Washington urges that under State v. Walker, supra, once a man is irrebuttably presumed to be the child’s father, blood tests are irrelevant to prove paternity. *1248The defendant in Walker, notably, was the presumed father under art. 184; he owed support whether or not someone else was later proved to be the biological father. Walker’s remedy was obviously an action in disavowal, and not a motion for blood tests for himself and the child in an R.S. 46:236.1 action. The instant case is clearly distinguished: even assuming that Mr. Munson is irrebuttably presumed to be Ashley’s father, this fact does not obviate or alter in any way the support obligation owed by the biological father.1

In sum, DOSS has the authority to bring the instant action to determine filiation and fix child support. The District Court erred in ruling otherwise. Additionally, the blood tests are relevant and admissible in this type of action. La. |49:396. In light of this conclusion, we pretermit any further consideration of DOSS’s first assignment of error.2

Conclusion

For the reasons expressed, the District Court erred in dismissing the State’s action to establish filiation. The judgment is reversed and the case remanded for further proceedings. Costs are assessed to the appellant, Michael Washington.

REVERSED AND REMANDED.

. Munson is alleged to be living at Wade Correctional Center.

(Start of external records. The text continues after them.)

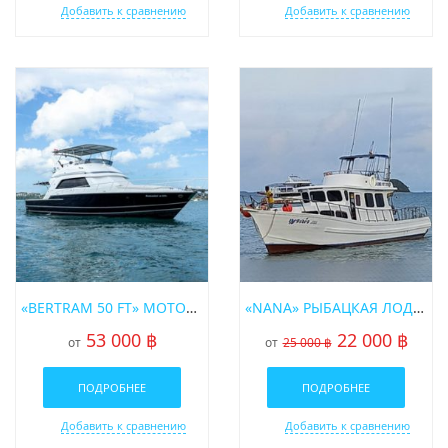
Добавить к сравнению
Добавить к сравнению
«BERTRAM 50 FT» МОТОРНАЯ ЯХТА
«NANA» РЫБАЦКАЯ ЛОДКА В АРЕНДУ НА ПХУКЕТЕ
53 000 ฿
22 000 ฿
от
от
25 000 ฿
ПОДРОБНЕЕ
ПОДРОБНЕЕ
Добавить к сравнению
Добавить к сравнению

. The record does not establish that the trial court dismissed the action on grounds that Mr. Munson was an "indispensable” or "necessary” party. At any rate, this distinction has been suppressed in favor of a standard of just adjudication. See La. C.C.P. art. 641, as amended by La. Acts 1995, No. 662, § 1, effective August 15, 1995. Additionally, if the trial court, after a contradictory hearing, determines that Munson is a party needed for just adjudication, the State should be given the opportunity to amend its petition. La. C.C.P. arts. 641, 934; State v. Guichard, 94 1795 (La.App. 1st Cir.5/5/95), 655 So.2d 1371, writ denied 95-1405 (La.9/15/95), 660 So.2d 454; Massey v. Ford, 408 So.2d 283 (La.App. 2d Cir. 1981).